The mirror-lined room at Body by Debbie was packed with 26-year-olds wearing neon tank tops and Lululemon spandex, so Olivia approached the only other woman her age, a middle-aged black lady wearing a gold watch. Her name was Gail and she was a lawyer, recently divorced.
“You don’t need to lose weight,” Gail told her after she introduced herself.
“I just want to get in shape. Be, you know, stronger.”
“I get that,” Gail said, and it seemed like she was telling the truth. “I, on the other hand, could stand to lose a few.”
“I don’t think so,” Olivia said. “You’re beautiful.”
“Huh,” said Gail. “Huh.”
After class, Gail asked if she had any plans and she said no so the two of them went to a bar and ordered margaritas in their running shorts. When Olivia got home, Carl asked where she’d been and she said work.
She and Gail met up after class the next day, and the next, and soon began going back to Gail’s house each night to drink brandies in her gleaming kitchen. Olivia liked Gail, who complained affably about her own problems but didn’t ask about Olivia’s, and one night, as the sun drooped low behind the hedges, Gail asked if she would stay the night. Olivia thought of what she would say to Carl on the phone.
“I don’t know,” she said.
“Yes, you do,” said Gail and touched the spaces where her fingers came together.
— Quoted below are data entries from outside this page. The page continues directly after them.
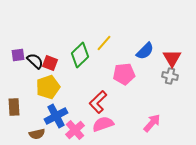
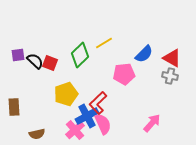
yellow line: rotated 18 degrees clockwise
blue semicircle: moved 1 px left, 3 px down
red triangle: rotated 30 degrees counterclockwise
yellow pentagon: moved 18 px right, 7 px down
red L-shape: moved 1 px down
blue cross: moved 31 px right
pink semicircle: rotated 85 degrees clockwise
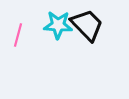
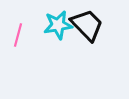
cyan star: rotated 12 degrees counterclockwise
Olivia liked being told how she felt. “Okay,” she said.
Each day after work, she went to the gym, and when she had sweated through her sports bra, she bought a metallic-tasting chocolate shake that came in cans from the gym refrigerator. She watched the muscles in her arms grow hard and smooth as eggs, felt her skirts loosen as they hung around her hips.
On the night of Carl’s birthday, she came straight home from work instead. They ordered in tortellini and began watching Citizen Kane on the flatscreen. He put his arm around her and said, this is everything I ever wanted. Hearing that made her feel so guilty she began to cough.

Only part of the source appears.